Collected data:

┄┄┄┄┄┄┄┄┄┄┄┄┄┄┄┄┄┄┄┄

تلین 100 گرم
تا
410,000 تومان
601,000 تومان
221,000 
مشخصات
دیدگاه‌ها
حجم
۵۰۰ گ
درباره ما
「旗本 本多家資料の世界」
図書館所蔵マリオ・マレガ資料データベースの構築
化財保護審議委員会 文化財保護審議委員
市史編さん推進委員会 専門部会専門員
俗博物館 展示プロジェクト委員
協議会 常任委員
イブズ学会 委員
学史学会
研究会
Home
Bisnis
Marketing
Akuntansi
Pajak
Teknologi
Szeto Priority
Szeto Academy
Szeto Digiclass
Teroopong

┄┄┄┄┄┄┄┄┄┄┄┄┄┄┄┄┄┄┄┄

*What is needed*:
Exactly as written, please output every entry.

*Response below*:
تلین 100 گرم
تا
410,000 تومان
601,000 تومان
221,000 
مشخصات
دیدگاه‌ها
حجم
۵۰۰ گ
درباره ما
「旗本 本多家資料の世界」
図書館所蔵マリオ・マレガ資料データベースの構築
化財保護審議委員会 文化財保護審議委員
市史編さん推進委員会 専門部会専門員
俗博物館 展示プロジェクト委員
協議会 常任委員
イブズ学会 委員
学史学会
研究会
Home
Bisnis
Marketing
Akuntansi
Pajak
Teknologi
Szeto Priority
Szeto Academy
Szeto Digiclass
Teroopong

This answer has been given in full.